What the task asks> Where the data below shows a picture, leave that picture out and copy the rest exactly.

[Document understanding data]
● ● ● ● ● ● ●

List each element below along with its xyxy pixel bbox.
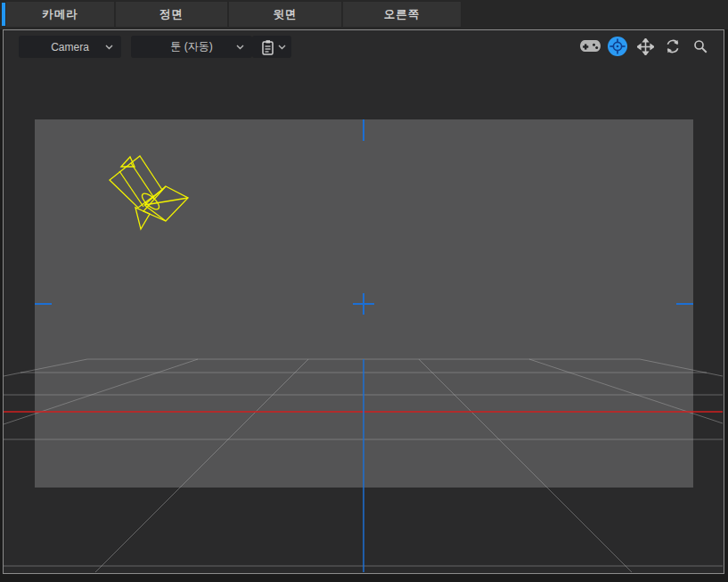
rotate-refresh-icon[interactable] [662,36,683,57]
chevron-down-icon [105,45,113,50]
pan-move-icon[interactable] [634,36,656,57]
zoom-magnifier-icon[interactable] [690,36,711,57]
camera-select-value: Camera [51,41,89,53]
tab-right[interactable]: 오른쪽 [343,2,461,27]
3d-viewport[interactable] [4,30,724,573]
clipboard-dropdown-button[interactable] [252,36,291,58]
shading-select-value: 툰 (자동) [170,39,212,54]
chevron-down-icon [236,45,244,50]
viewport-tool-icons [579,35,711,58]
tab-camera[interactable]: 카메라 [6,2,114,27]
3d-view-panel: Camera 툰 (자동) [3,29,724,574]
view-tabs: 카메라 정면 윗면 오른쪽 [6,2,461,27]
camera-select-dropdown[interactable]: Camera [19,36,121,58]
view-tab-bar: 카메라 정면 윗면 오른쪽 [0,0,728,29]
chevron-down-icon [278,45,286,50]
active-tab-accent-bar [2,3,5,26]
camera-track-target-icon[interactable] [607,36,628,57]
tab-front[interactable]: 정면 [116,2,227,27]
tab-top[interactable]: 윗면 [229,2,341,27]
shading-select-dropdown[interactable]: 툰 (자동) [131,36,252,58]
gamepad-icon[interactable] [579,36,601,57]
clipboard-icon [258,37,277,57]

● ● ● ● ● ● ●

Response area>
List each element below along with its xyxy pixel bbox.
rotate-refresh-icon[interactable] [662,36,683,57]
chevron-down-icon [105,45,113,50]
pan-move-icon[interactable] [634,36,656,57]
zoom-magnifier-icon[interactable] [690,36,711,57]
camera-select-value: Camera [51,41,89,53]
tab-right[interactable]: 오른쪽 [343,2,461,27]
3d-viewport[interactable] [4,30,724,573]
clipboard-dropdown-button[interactable] [252,36,291,58]
shading-select-value: 툰 (자동) [170,39,212,54]
chevron-down-icon [236,45,244,50]
viewport-tool-icons [579,35,711,58]
tab-camera[interactable]: 카메라 [6,2,114,27]
3d-view-panel: Camera 툰 (자동) [3,29,724,574]
view-tabs: 카메라 정면 윗면 오른쪽 [6,2,461,27]
camera-select-dropdown[interactable]: Camera [19,36,121,58]
view-tab-bar: 카메라 정면 윗면 오른쪽 [0,0,728,29]
chevron-down-icon [278,45,286,50]
active-tab-accent-bar [2,3,5,26]
camera-track-target-icon[interactable] [607,36,628,57]
tab-front[interactable]: 정면 [116,2,227,27]
tab-top[interactable]: 윗면 [229,2,341,27]
shading-select-dropdown[interactable]: 툰 (자동) [131,36,252,58]
gamepad-icon[interactable] [579,36,601,57]
clipboard-icon [258,37,277,57]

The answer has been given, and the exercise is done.